TOKYO, Dec. 4 (Xinhua) -- Japan's top government spokesperson said Wednesday the country's financial share of the costs for U.S. forces to be stationed in Japan is at an "appropriate" level as per a bilateral deal, with the remarks following those by U.S. President Donald Trump suggesting otherwise.
"We have been sharing the cost of stationing U.S. forces in Japan appropriately based on the existing bilateral agreement," Chief Cabinet Secretary Yoshihide Suga told a press conference on the matter.
Suga opted not to comment specifically on remarks made by Trump a day earlier ostensibly calling for Japan to shoulder more of the costs, stating that he is aware of the remarks but would not disclose details of the two countries' diplomatic talks.
Japan's Kyodo News quoted Trump as saying that he had asked Japanese Prime Minister Shinzo Abe to increase Japan's payments towards hosting U.S. forces here.
"I've asked Japan.
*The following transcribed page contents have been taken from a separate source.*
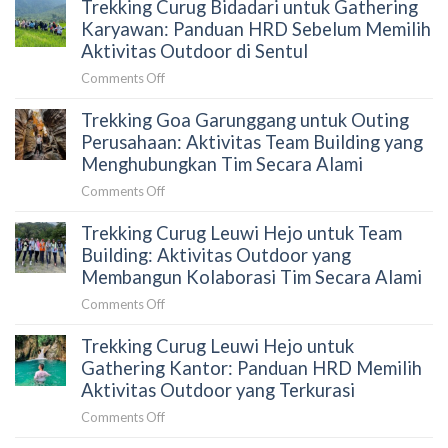
Trekking Curug Bidadari untuk Gathering
Perusahaan
Sentul:
Karyawan: Panduan HRD Sebelum Memilih
Paket,
Aktivitas Outdoor di Sentul
Venue,
on
Comments Off
dan
Trekking
Cara
Trekking Goa Garunggang untuk Outing
Curug
Menyusun
Bidadari
Perusahaan: Aktivitas Team Building yang
Proposal
untuk
Menghubungkan Tim Secara Alami
yang
Gathering
Tepat
on
Comments Off
Karyawan:
untuk
Trekking
Panduan
HRD
Trekking Curug Leuwi Hejo untuk Team
Goa
HRD
Garunggang
Building: Aktivitas Outdoor yang
Sebelum
untuk
Membangun Kolaborasi Tim Secara Alami
Memilih
Outing
Aktivitas
on
Comments Off
Perusahaan:
Outdoor
Trekking
Aktivitas
di
Trekking Curug Leuwi Hejo untuk
Curug
Team
Sentul
Leuwi
Gathering Kantor: Panduan HRD Memilih
Building
Hejo
Aktivitas Outdoor yang Terkurasi
yang
untuk
Menghubungkan
on
Comments Off
Team
Tim
Trekking
Building:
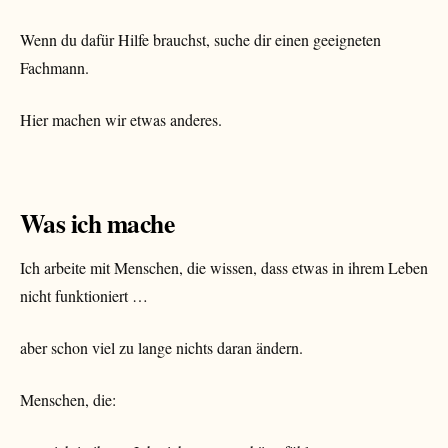
Wenn du dafür Hilfe brauchst, suche dir einen geeigneten
Fachmann.
Hier machen wir etwas anderes.
Was ich mache
Ich arbeite mit Menschen, die wissen, dass etwas in ihrem Leben
nicht funktioniert …
aber schon viel zu lange nichts daran ändern.
Menschen, die:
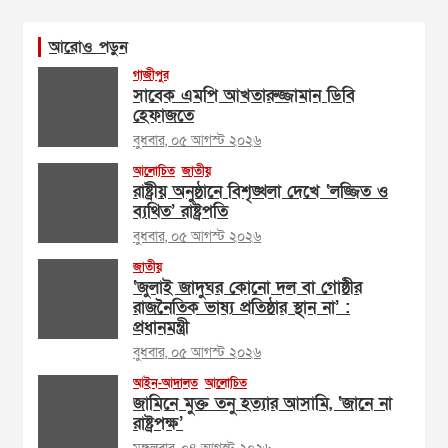
আরোও পড়ুন
গাজীপুর
সাবেক এমপি আখতারুজ্জামান ডিবি
হেফাজতে
বুধবার, ০৫ আগস্ট ২০২৬
আলোচিত
জাতীয়
রাষ্ট্রীয় অনুষ্ঠানে বিশৃঙ্খলা দেখে ‘লজ্জিত ও
ব্যথিত’ রাষ্ট্রপতি
বুধবার, ০৫ আগস্ট ২০২৬
জাতীয়
‘জুলাই জাদুঘর কোনো দল বা গোষ্ঠীর
রাজনৈতিক ভাষ্য প্রতিষ্ঠার স্থান না’ :
প্রধানমন্ত্রী
বুধবার, ০৫ আগস্ট ২০২৬
আইন-আদালত
আলোচিত
জামিনে মুক্ত তনু হত্যার আসামি, ‘জানে না
রাষ্ট্রপক্ষ’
I said to Prime Minister Abe, a friend of mine, Shinzo. I said, 'You have to help us out here. We're paying a lot of money. You're a wealthy nation. And we're, you know, paying for your military essentially," said Trump, according to Kyodo News.
Japan has already rejected calls from the U.S. for it to increase its contributions to host the U.S. forces here by five times per year, Japanese government sources confirmed last month.
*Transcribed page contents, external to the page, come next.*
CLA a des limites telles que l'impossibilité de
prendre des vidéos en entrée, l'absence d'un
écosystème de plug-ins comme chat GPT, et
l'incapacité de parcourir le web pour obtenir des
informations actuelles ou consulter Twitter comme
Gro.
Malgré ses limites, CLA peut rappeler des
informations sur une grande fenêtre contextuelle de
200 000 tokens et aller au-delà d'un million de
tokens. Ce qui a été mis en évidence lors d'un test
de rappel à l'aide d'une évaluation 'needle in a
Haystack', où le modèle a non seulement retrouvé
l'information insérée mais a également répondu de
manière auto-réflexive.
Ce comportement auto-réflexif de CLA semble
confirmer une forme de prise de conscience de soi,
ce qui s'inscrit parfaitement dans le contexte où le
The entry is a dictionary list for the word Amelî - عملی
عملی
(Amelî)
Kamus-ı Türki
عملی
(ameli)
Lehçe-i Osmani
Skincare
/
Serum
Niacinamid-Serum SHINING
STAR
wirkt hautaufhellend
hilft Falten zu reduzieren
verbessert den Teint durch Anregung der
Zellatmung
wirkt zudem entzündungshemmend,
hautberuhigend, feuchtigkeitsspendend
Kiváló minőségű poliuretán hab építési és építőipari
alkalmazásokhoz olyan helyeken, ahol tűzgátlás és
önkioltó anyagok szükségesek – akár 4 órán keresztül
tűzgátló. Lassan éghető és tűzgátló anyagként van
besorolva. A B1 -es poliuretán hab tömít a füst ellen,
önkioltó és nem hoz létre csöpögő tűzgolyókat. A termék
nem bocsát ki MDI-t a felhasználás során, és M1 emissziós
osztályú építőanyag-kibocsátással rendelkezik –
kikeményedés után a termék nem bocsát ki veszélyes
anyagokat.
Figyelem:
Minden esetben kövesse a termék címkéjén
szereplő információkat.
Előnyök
The current five-year "host-nation" support payment agreement between both parties will expire at the end of March 2021, at which time new negotiations are set to begin.
In the current fiscal year through March, Japan allocated around 197.4 billion yen (1.8 billion U.S. dollars) for the "host-nation" support payment agreement.
The agreement is supposed to cover costs for U.S. military personnel stationed in Japan, as well as costs related to the running of utilities and other U.S. military-linked expenditure.